Tuesday, April 28, 2009

Give Me Images, Please

I noticed something about my own email reading behavior recently. I've been regularly clicking the "Always show images from SomeAddress@SomeDomain.com" link in Gmail. I get a lot of marketing email from places like Pottery Barn Kids, Travelocity and Barnes and Noble that I haven't bothered to unsubscribe to. I guess the occasional well-targeted ad doesn't bother me. I don't read them, but I sometimes see them as I'm clicking "Next" to page through my unread mail. When I get the imageless version, the formatting is usually so bad that I can't even scan it. There is no hierarchy, no alignment, no attempt at simple design rules that would make it something that I would want to look at.

It would be unfair to say that all of these messages are bad. I get messages from Marriott about special rates, and it includes a well-formatted (but image-free) table that I can glance at without being offended. It's positioned in the email in such a way that it draws readers in and gets the information across easily. For this particular email, I haven't felt the need to see the images because it's so readable without them.

Here's an idea, direct e-marketers: pay attention to your non-image emails so that when email systems (prudently) strip out the images, your would-be customers get some kind of message. The "if we can't do images then we don't have to design" approach just falls short, I think.

Wednesday, April 1, 2009

everything has an interface these days


Well, I bought a new cordless phone for the house. Our old cordless phone didn't work with the AT&T DSL service. (Technology strikes again.) Got a $20 Uniden phone, and I was a little shocked at the features at this price point. Caller ID, speakerphone... uh, belt clip? Anyway, I was storing some numbers in speed dial. Specifically, I was setting it up to speed dial our home number so I could easily check our voicemail.

When I went to dial from the memory function, I pressed TALK > MEMORY > 1 (because I stored the number in the first memory).
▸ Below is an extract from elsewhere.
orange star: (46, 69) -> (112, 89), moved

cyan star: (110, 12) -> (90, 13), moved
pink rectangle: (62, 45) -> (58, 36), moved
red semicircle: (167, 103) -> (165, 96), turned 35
The display looked something like this:

01>VOICE MAIL
02 (EMPTY)
03 (EMPTY)

Unfortunately, the phone didn't dial the number for our voice mail. Just a dial tone.
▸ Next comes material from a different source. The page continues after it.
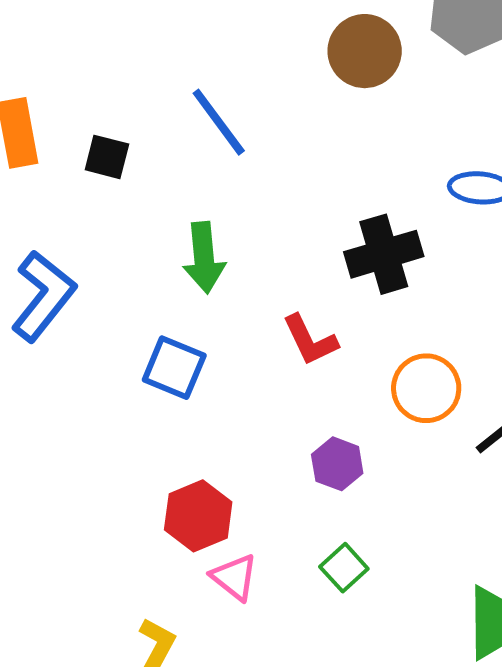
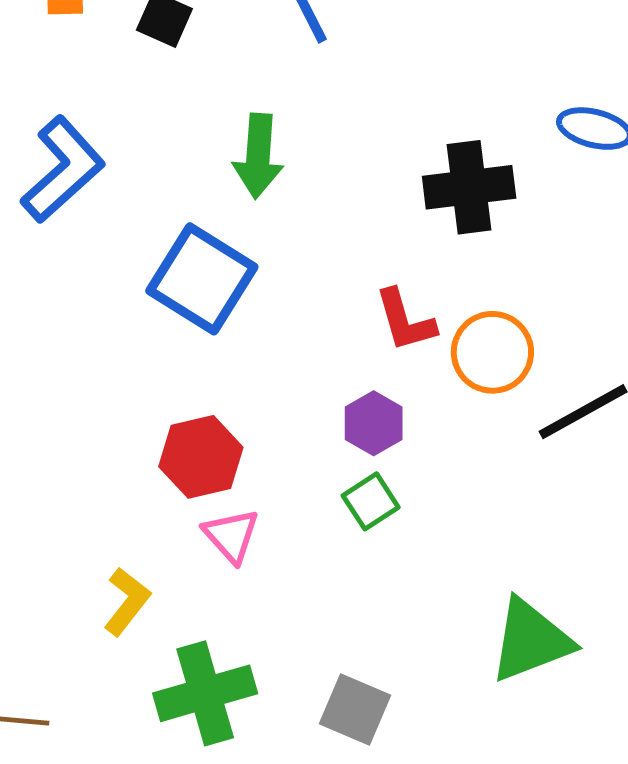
red L-shape: (310, 340) -> (405, 320), moved
blue square: (174, 368) -> (202, 279), size x1.4
green square: (344, 568) -> (371, 501), moved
I tried various things to get the memory to work. (Pressing TALK/FLASH again just started a 3-way call; pressing a right arrow/pound key didn't do anything; pressing the up and down arrows just moved the cursor do different memory locations.)

Finally, I came across a small button sandwiched between "REDIAL/PAUSE" and "DELETE." It was labeled "SELECT/CHANNEL." Go figure. In order to make a call to check my voicemail, I have to press TALK > MEMORY > 1 > SELECT. Hmm. My home number: 7 digits, speed dial: 4 key presses.